GIVEN DATA START

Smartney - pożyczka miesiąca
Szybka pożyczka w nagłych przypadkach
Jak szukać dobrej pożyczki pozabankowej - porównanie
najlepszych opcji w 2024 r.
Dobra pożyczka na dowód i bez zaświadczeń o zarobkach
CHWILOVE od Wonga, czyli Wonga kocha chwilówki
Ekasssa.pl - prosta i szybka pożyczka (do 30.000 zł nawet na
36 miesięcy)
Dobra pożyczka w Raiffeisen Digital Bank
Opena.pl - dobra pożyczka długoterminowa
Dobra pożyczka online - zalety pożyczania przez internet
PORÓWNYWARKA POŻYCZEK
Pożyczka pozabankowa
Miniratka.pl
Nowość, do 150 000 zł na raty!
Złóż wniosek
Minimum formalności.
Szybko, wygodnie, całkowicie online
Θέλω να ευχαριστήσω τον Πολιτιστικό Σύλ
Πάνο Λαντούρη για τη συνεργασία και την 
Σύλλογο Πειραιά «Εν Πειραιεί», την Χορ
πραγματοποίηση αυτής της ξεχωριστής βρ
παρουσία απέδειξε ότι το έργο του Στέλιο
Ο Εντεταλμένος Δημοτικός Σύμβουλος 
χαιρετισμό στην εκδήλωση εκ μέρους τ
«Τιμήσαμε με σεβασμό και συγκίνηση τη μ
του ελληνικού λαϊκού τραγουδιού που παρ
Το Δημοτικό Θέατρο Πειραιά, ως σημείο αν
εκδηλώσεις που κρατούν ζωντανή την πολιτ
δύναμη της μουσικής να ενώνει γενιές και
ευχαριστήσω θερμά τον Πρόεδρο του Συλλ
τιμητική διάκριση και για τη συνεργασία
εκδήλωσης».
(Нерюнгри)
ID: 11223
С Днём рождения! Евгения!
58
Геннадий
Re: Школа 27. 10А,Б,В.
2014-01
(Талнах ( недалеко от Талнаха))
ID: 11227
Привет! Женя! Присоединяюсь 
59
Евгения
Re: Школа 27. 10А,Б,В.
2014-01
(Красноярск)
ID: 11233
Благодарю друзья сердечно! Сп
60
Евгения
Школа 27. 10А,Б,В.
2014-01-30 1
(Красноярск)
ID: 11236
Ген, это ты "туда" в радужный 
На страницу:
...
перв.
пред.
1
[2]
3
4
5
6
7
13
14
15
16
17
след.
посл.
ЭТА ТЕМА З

GIVEN DATA END
GIVEN DATA START

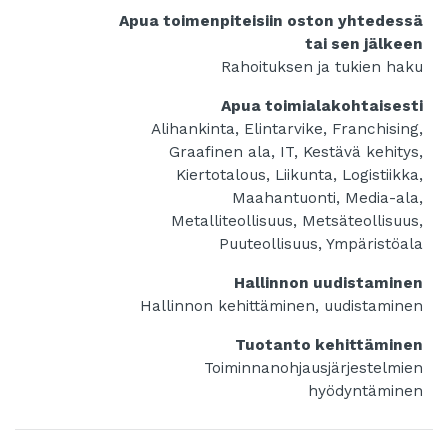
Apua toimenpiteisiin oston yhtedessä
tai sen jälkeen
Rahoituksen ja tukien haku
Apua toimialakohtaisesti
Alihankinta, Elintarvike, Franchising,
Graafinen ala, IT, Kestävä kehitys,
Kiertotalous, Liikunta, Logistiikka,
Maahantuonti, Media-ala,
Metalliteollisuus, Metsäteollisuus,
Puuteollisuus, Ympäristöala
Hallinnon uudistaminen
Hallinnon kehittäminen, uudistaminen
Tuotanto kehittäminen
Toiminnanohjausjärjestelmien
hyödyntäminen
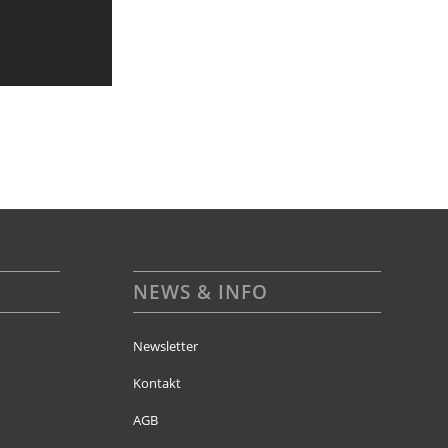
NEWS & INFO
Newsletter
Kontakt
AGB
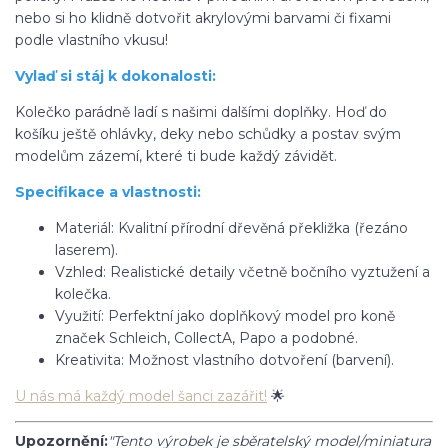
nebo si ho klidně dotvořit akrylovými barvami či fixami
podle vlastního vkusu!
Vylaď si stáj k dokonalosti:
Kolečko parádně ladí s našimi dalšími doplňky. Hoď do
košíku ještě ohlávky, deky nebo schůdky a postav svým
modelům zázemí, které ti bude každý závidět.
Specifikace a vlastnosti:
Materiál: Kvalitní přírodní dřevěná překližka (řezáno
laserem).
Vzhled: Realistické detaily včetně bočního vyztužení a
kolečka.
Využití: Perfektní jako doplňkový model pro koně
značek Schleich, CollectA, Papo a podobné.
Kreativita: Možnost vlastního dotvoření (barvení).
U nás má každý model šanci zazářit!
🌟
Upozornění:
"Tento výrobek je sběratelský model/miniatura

GIVEN DATA END

From the line with "Graafinen ala, IT, Kestävä" up to and including the line with "je sběratelský model/miniatura" above, retype every line exactly and nothing more; leave out the pictures.

Graafinen ala, IT, Kestävä kehitys,
Kiertotalous, Liikunta, Logistiikka,
Maahantuonti, Media-ala,
Metalliteollisuus, Metsäteollisuus,
Puuteollisuus, Ympäristöala
Hallinnon uudistaminen
Hallinnon kehittäminen, uudistaminen
Tuotanto kehittäminen
Toiminnanohjausjärjestelmien
hyödyntäminen
NEWS & INFO
Newsletter
Kontakt
AGB
nebo si ho klidně dotvořit akrylovými barvami či fixami
podle vlastního vkusu!
Vylaď si stáj k dokonalosti:
Kolečko parádně ladí s našimi dalšími doplňky. Hoď do
košíku ještě ohlávky, deky nebo schůdky a postav svým
modelům zázemí, které ti bude každý závidět.
Specifikace a vlastnosti:
Materiál: Kvalitní přírodní dřevěná překližka (řezáno
laserem).
Vzhled: Realistické detaily včetně bočního vyztužení a
kolečka.
Využití: Perfektní jako doplňkový model pro koně
značek Schleich, CollectA, Papo a podobné.
Kreativita: Možnost vlastního dotvoření (barvení).
U nás má každý model šanci zazářit!
🌟
Upozornění:
"Tento výrobek je sběratelský model/miniatura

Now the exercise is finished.